Several observations are in order:
First, this passage is Hebrew poetry, which allows considerable language license. No independent doctrinal conclusion should be drawn from literature of this nature.
Consider this passage. Job declared that he provided for widows “from [his] mother’s womb” (31:18). Is anyone so obtuse as to think that he was out and about doing benevolent work the first week of his life? The patriarch was affirming that early in life, as soon as he was old enough to understand his responsibility, he cared for the needy.
Similarly, David is acknowledging that early in life, relatively speaking, one yields to the commission of sin.
Second, no interpretation can be assigned to any passage comprised of poetical or figurative language (including Ps. 51:5) which makes it contradict clear doctrinal statements elsewhere framed in prose. The Scriptures plainly teach that one commences to do evil from the time of his “youth,” not from the point of conception (cf. Gen. 8:21; Job 13:26; Jer. 32:30).
Again, children are referred to as “innocents” (Jer. 19:4; cf. 22:3).
They are held up as models for emulation (Mt. 18:3; 19:14; 1 Cor. 14:20), which would hardly be the case were they corrupt sinners.
Sin is specifically said not to be inherited (Ezek. 18:20); rather, it comes by learning (cf. Isa. 7:15).
Then consider this. If Psalm 51:5 teaches that one inherits sin from his mother, then Christ must have been sinful, because he had a human mother. Roman Catholic theologians have contrived a way of handling this problem; they concocted the doctrine of the “immaculate conception.” How do Lutherans resolve the difficulty?
Third, Pastor Schweitzer, glibly throws around the term “Campbellite.” Undoubtedly he has been influenced in his use of the pejorative by his co-conspirator in doctrinal crime —Baptist clergyman, Bob Ross. Ross can scarcely frame a sentence without the use of the insulting epithet.

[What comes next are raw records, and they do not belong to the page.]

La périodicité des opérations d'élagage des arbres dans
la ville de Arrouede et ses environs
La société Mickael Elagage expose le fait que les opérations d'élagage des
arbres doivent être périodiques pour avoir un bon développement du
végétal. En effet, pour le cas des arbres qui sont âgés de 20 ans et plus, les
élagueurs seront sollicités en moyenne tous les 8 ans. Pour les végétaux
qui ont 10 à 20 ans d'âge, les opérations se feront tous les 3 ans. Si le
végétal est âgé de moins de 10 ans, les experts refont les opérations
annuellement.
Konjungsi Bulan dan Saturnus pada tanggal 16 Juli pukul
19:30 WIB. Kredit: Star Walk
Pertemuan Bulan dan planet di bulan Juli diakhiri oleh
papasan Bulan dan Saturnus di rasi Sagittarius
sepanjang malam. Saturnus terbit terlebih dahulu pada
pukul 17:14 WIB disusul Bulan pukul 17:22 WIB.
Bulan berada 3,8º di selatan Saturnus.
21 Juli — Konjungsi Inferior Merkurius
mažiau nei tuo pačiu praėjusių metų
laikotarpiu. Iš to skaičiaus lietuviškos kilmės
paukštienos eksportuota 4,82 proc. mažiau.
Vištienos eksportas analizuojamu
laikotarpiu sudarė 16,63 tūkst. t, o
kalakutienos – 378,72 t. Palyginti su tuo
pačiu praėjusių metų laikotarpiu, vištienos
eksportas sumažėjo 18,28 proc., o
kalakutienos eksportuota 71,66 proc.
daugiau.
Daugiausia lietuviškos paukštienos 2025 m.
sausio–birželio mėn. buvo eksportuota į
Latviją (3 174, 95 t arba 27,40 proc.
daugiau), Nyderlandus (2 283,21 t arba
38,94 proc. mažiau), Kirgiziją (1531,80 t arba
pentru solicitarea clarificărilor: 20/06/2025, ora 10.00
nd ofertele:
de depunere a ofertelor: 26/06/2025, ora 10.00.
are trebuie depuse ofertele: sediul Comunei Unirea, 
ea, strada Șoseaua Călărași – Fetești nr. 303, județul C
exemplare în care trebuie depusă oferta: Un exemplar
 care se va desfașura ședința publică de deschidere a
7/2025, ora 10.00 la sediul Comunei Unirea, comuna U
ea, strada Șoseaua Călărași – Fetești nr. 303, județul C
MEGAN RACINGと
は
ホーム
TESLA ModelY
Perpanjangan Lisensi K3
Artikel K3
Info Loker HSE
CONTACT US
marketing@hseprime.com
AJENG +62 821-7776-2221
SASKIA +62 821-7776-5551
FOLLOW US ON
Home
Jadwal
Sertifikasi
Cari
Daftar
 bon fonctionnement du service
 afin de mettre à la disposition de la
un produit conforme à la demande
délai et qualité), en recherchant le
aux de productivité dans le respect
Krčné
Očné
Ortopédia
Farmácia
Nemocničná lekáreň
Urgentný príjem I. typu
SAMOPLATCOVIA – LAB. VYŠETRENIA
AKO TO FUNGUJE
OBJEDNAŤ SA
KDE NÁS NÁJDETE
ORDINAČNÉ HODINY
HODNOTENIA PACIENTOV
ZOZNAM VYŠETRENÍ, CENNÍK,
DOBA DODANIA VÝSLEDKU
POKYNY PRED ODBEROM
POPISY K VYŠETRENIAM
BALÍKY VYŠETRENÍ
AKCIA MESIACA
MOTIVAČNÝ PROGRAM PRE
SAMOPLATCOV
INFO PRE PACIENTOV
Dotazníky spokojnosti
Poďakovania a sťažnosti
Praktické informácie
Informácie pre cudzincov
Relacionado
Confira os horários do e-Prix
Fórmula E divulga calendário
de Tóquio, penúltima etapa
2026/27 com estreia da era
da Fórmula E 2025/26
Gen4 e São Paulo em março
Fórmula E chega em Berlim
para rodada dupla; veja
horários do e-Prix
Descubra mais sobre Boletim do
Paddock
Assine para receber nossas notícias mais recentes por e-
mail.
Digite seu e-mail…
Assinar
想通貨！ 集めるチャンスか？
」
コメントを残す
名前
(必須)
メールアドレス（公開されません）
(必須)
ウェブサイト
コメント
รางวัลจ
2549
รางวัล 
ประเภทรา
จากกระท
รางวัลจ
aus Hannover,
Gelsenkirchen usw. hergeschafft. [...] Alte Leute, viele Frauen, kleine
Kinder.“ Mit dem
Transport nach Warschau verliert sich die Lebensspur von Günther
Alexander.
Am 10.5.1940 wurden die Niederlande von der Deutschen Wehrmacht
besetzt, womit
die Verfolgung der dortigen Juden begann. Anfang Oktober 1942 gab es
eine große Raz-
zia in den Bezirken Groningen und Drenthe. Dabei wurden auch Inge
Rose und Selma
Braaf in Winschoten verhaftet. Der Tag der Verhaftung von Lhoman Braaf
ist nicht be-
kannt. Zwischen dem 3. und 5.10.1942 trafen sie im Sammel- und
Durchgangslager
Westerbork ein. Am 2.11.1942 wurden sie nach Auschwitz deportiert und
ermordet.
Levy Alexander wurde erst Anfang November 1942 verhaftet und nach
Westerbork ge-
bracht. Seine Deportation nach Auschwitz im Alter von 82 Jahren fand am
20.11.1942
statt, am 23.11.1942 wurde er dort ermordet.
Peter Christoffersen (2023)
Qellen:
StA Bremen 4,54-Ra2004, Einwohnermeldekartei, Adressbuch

Several years ago, Schweitzer and Ross joined together in a Texas debate against Christian preacher, Michael Hatcher. One cannot but be reminded of the Pilate-Herod connection. Those two renegades were at odds with one another —until they found a common foe in Jesus (Lk. 23:12). Similarly, though Baptists and Lutherans differ radically in many particulars (e.g., the mode of baptism, its design, the nature of the Lord’s supper, etc.), when opposing the gospel, Ross and Schweitzer can snuggle down together in the coziest fashion.
Schweitzer charges that the “Campbellite Church of Christ is a cult.” He cannot, of course, cite one thing that Christians teach or practice that originated with Alexander Campbell (1786-1866), the American reformer who was, and continues to be, despised for no reason other than his opposition to sectarianism.
Schweitzer, Ross, and others of their ilk are indebted to the infidel Robert Owen for coining the appellation “Campbellite.” Campbell himself utterly repudiated the designation. He once wrote: “What is Campbellism? ... It is a nickname of reproach invented and adopted by those whose views, feelings and desires are all sectarian —who cannot conceive of Christianity in any other light than an ism” (270).
When a New Orleans newspaper characterized Campbell as the “founder” of a church, the reformer wrote a letter to the editors, stating:
“I have always repudiated all human heads and human names for the people of the Lord, and shall feel very thankful if you will correct the erroneous impression which your article may have made in thus representing me as the founder of a religious denomination” (Richardson, 441).
No Christian, who respects apostolic authority, would ever adopt a human, religious title (cf. 1 Cor. 1:10ff).
By way of contrast, Schweitzer and his denominational kinsmen ecstatically glory in the name of Martin Luther, a hard-drinking, foul-mouthed German protestor who, in addition to his numerous other errors, taught that a man married to a frigid wife might secure the services of a concubine to satisfy his sexual desire (see Newman, 84-90).
And so, Pastor Schweitzer can continue to rail against the truth if he pleases, but his words carry no weight at all with those those who regard the sacred Scriptures as the authoritative word of God.